O ator foi denunciado por vizinhos após obrigar o menino, do qual se aproximou por ser seu fã, a trocar beijos na boca e carícias. Além da violência sexual, José extorquiu o adolescente, fazendo proveito da situação de vulnerabilidade socioeconômica do menino para oferecer ajuda financeira e presentes, utilizando-se de brechas para fazer investidas severas e carícias íntimas, que acabaram sendo captadas pelos vídeos de segurança apresentados como provas à justiça.
Pode ser que o José realmente seja pedófilo? Pode.
Somos nós os responsáveis por este diagnóstico tão sério e determinante para o julgamento deste caso? NÃO.
E, mesmo que ele fosse um pedófilo, ele teria a responsabilidade civil de buscar tratamento. Isto também não justificaria o fato de que um adolescente foi vítima de violência sexual e, por isto, precisa ser alvo da rede de proteção através das medidas cabíveis imediatamente, que incluem atendimento psicológico urgente para trabalhar os danos e consequências desta violência tão dura, ainda mais por ter sofrido pelas mãos de alguém que, até então, para ele era sinônimo de admiração e respeito.
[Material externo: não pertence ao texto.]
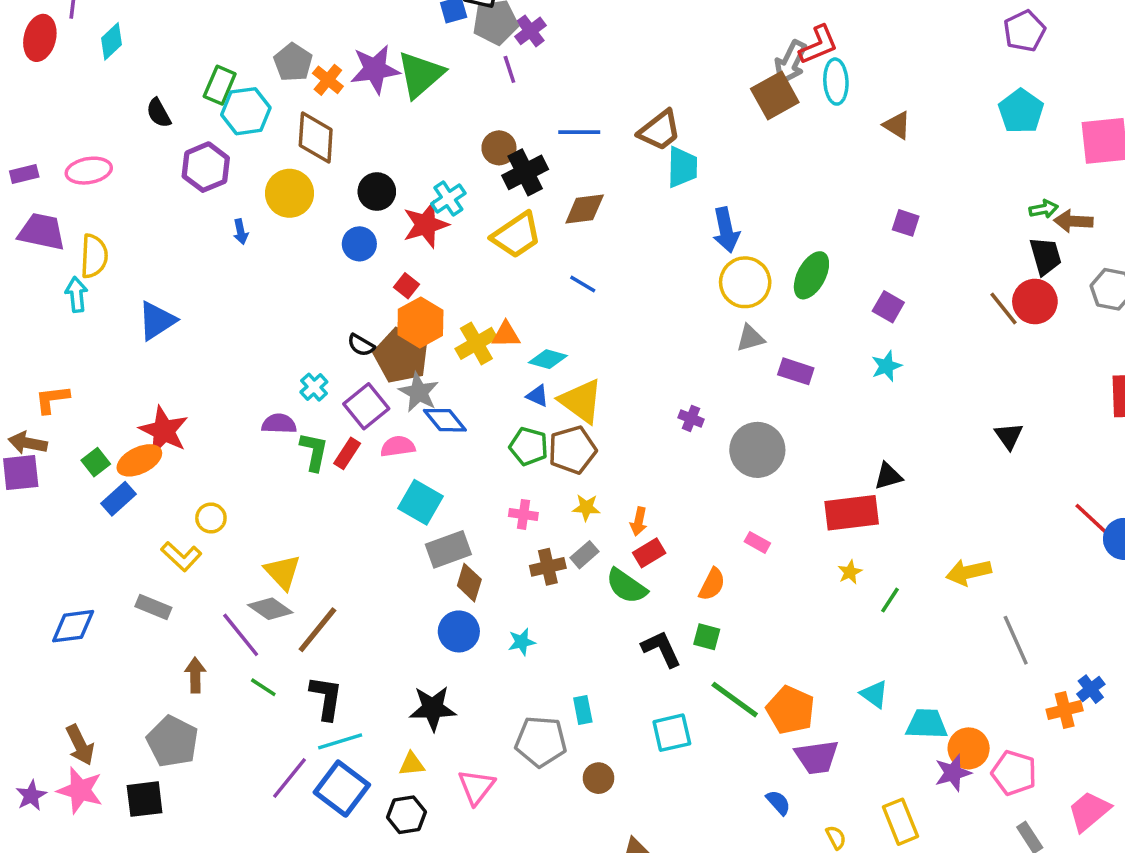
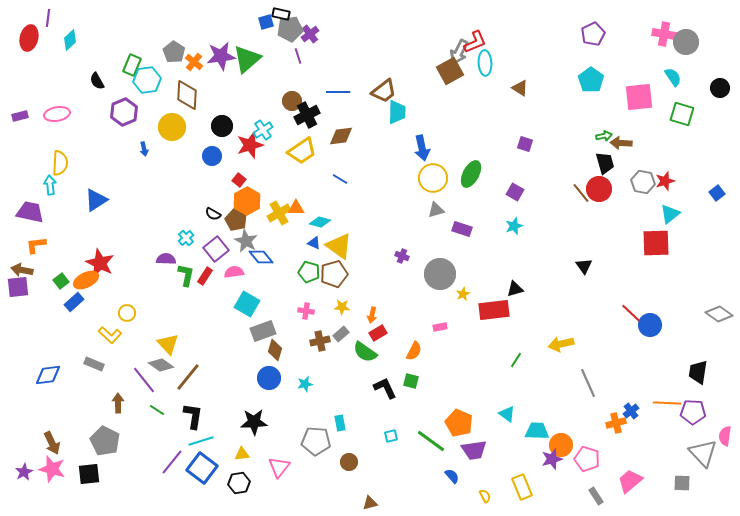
purple trapezoid: (42, 232) -> (30, 212), moved
brown pentagon: (401, 356) -> (236, 220), size x0.7
pink rectangle: (757, 542) -> (440, 327), turned -40
yellow star: (850, 572) -> (463, 294), moved
green line: (735, 700) -> (431, 441), moved
cyan square: (672, 733) -> (391, 436), size x0.6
Moral da história. Não é porque você está atrás de uma tela munido de um perfil com trocentos milhões de seguidores ou porque você assina um portal de jornalismo online que isto te torna um especialista com autoridade para falar detalhadamente sobre o assunto ou um juiz com a caneta na mão pronto para sentenciar um crime. Muito menos um psiquiatra com autorização e autoridade para se responsabilizar por um laudo.
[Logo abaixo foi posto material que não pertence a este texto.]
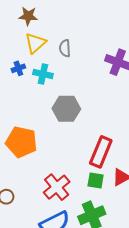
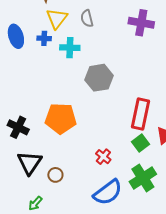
blue cross: (18, 68) -> (44, 38), moved, turned 32
green square: (96, 180) -> (140, 143), turned -36
red cross: (57, 187) -> (103, 157), size x0.6

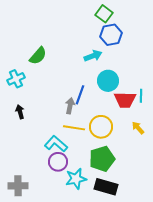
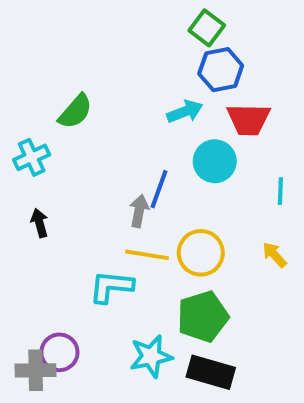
red trapezoid: (125, 100) -> (249, 119), moved
cyan L-shape: (56, 144) -> (111, 287), turned -35
purple circle: (58, 162) -> (59, 352), moved

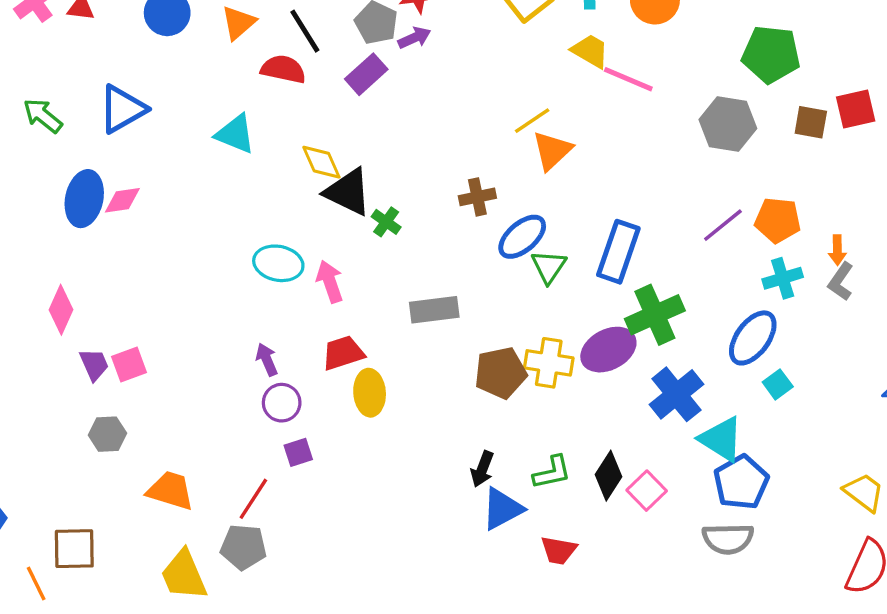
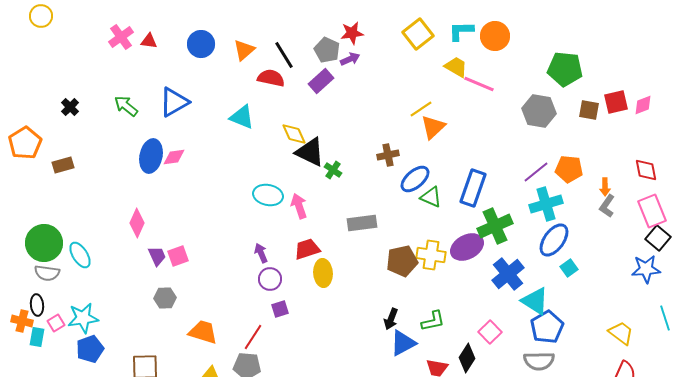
green triangle: (549, 267) -> (431, 197), turned -40
cyan cross: (783, 278) -> (546, 204), moved, size x1.4
black diamond: (608, 476) -> (467, 358), moved

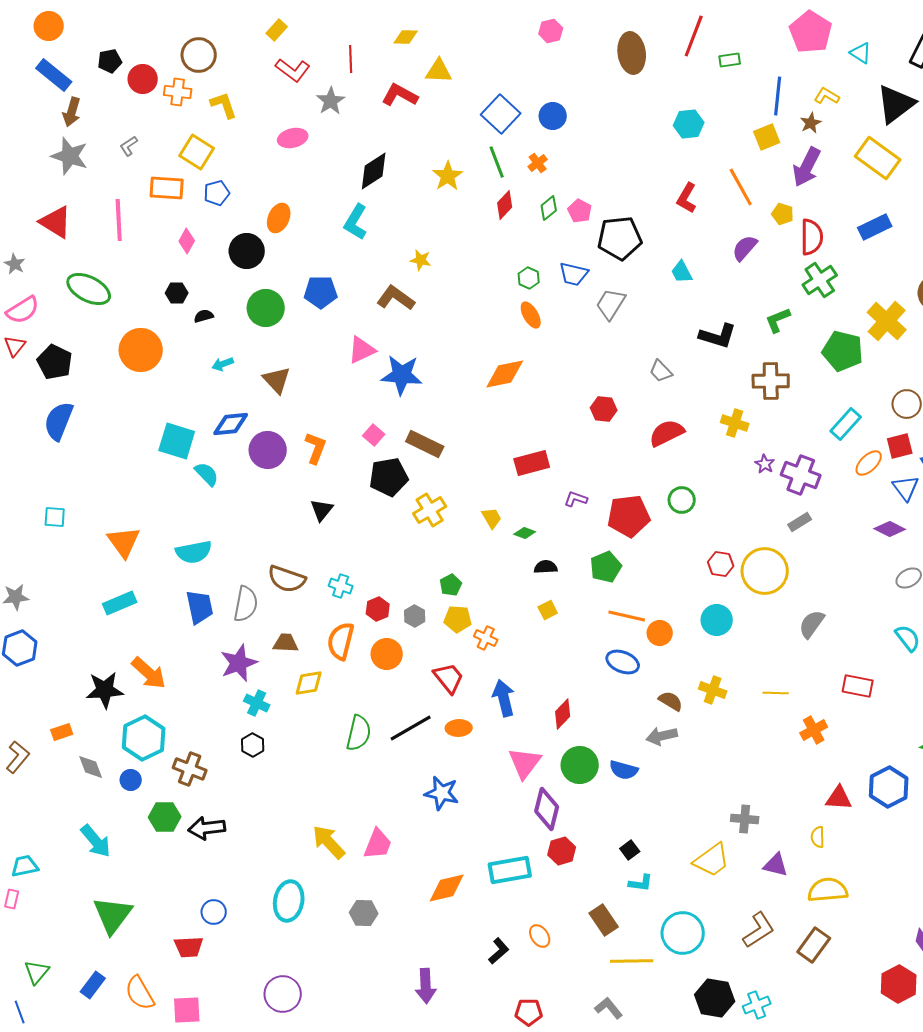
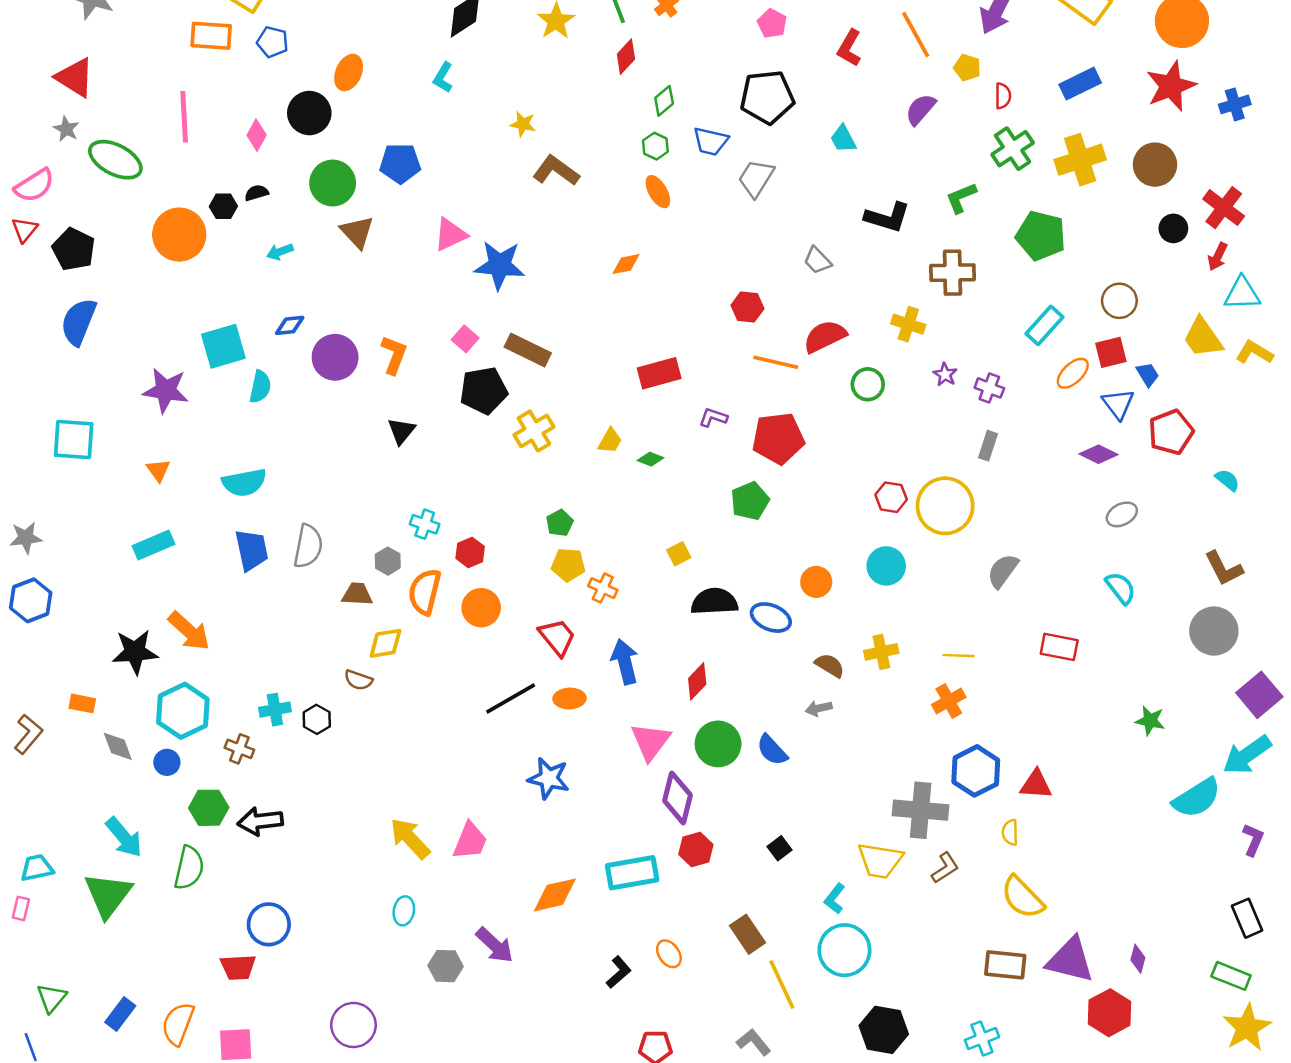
blue pentagon: (217, 193) -> (272, 42), turned 30
green diamond: (549, 208) -> (664, 101), moved
pink pentagon: (580, 211) -> (772, 23), moved
pink line: (119, 220) -> (184, 117), moved
cyan L-shape: (356, 222) -> (443, 77), size x0.7
red semicircle: (812, 237) -> (1003, 96), size x0.6
pink diamond: (187, 241) -> (257, 135), moved
gray star: (15, 264) -> (66, 129), moved
black hexagon: (177, 293) -> (223, 206), moved
brown L-shape: (396, 298) -> (556, 171), moved
yellow cross: (887, 321) -> (1080, 160), moved, turned 30
orange diamond: (505, 374) -> (626, 264), size x0.6
brown triangle: (277, 380) -> (357, 232), moved
blue diamond: (231, 424) -> (290, 325), size x0.7
cyan square: (177, 441) -> (223, 346), turned -33
cyan semicircle: (207, 474) -> (260, 387), turned 56
purple cross: (801, 475) -> (989, 388), size x0.6
green circle: (682, 500) -> (868, 384), moved
cyan square: (55, 517) -> (74, 440), size x1.6
yellow trapezoid: (492, 518) -> (610, 441), turned 60
gray rectangle: (800, 522) -> (988, 446), turned -40
orange triangle: (124, 542) -> (158, 470), size x0.6
black semicircle: (546, 567) -> (714, 602), moved, size x1.6
brown semicircle: (287, 579) -> (358, 680), moved, size x0.6
gray hexagon: (415, 616) -> (388, 561), moved
orange line: (627, 616) -> (776, 362), moved
purple star: (239, 663) -> (166, 390), moved, turned 30
yellow cross: (713, 690) -> (881, 652), turned -32
cyan cross: (257, 703) -> (275, 710), moved, turned -35
orange cross: (814, 730) -> (949, 701), moved
orange rectangle: (62, 732) -> (82, 703), turned 30
green semicircle: (359, 733) -> (189, 868), moved
gray arrow: (662, 736) -> (819, 708), size x0.7
brown cross: (190, 769) -> (239, 749), size x0.7
blue semicircle: (624, 770) -> (772, 750), turned 32
blue hexagon: (889, 787) -> (976, 771), moved
gray cross: (745, 819) -> (921, 810), size x1.6
yellow trapezoid: (712, 860) -> (880, 861), turned 45
purple triangle: (776, 865) -> (1070, 960), moved, size x1.6
cyan L-shape: (641, 883) -> (835, 899), moved, turned 120
yellow semicircle: (828, 890) -> (1022, 897), turned -129
cyan ellipse: (289, 901) -> (404, 911), moved, size x0.6
blue circle: (214, 912) -> (269, 924), size x1.4
gray hexagon: (364, 913) -> (446, 966), moved
green triangle: (113, 915) -> (108, 895), moved
brown L-shape: (759, 930) -> (945, 868), moved, size x0.7
brown rectangle: (814, 945) -> (1005, 965), turned 60
yellow line: (632, 961) -> (782, 984), turned 66
purple arrow: (426, 986) -> (495, 945), moved, turned -44
orange semicircle: (140, 993) -> (178, 1024), turned 51
cyan cross: (757, 1005) -> (982, 1039), moved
Precisamos aprender coletivamente a tratar a violência sexual contra crianças e adolescentes como o assunto sério que ela representa, aludindo à dor e muito sofrimento para vítimas de abusadores que, torno a dizer, nem sempre são pedófilos.
“Ah, mas não é você quem vive dizendo pro povo se posicionar e falar sobre violência sexual na Internet?”
Sim, sou eu mesma.
Isto NÃO quer dizer que é pra você assinar laudo de pedofilia pra ninguém.
Quando peço pra todo mundo falar sobre este assunto, está implícito pela seriedade do tema que é pra falar com respeito às vítimas, com responsabilidade pelos fatos e com coerência argumentativa.
Nunca disse pra vocês saírem dizendo qualquer coisa sobre qualquer assunto, porque Internet não é terra de ninguém, é sim arena pública para discussões da maior importância.
Para discutir temáticas como abuso e exploração sexual contra crianças e adolescentes, pessoas estudam e dedicam seu tempo, trabalho e talento à prevenção e ao enfrentamento destes problema.
Em respeito a esta luta, bora pesquisar mais e embasar nossas opiniões em mais do que meros achismos comprometedores.
Porque para problemas reais precisamos de soluções reais. Porque as suas consequências também são reais e avassaladoras para cada um e cada uma de nós. Inclusive para crianças que adolescentes que são – ou deveriam ser – nossa prioridade absoluta.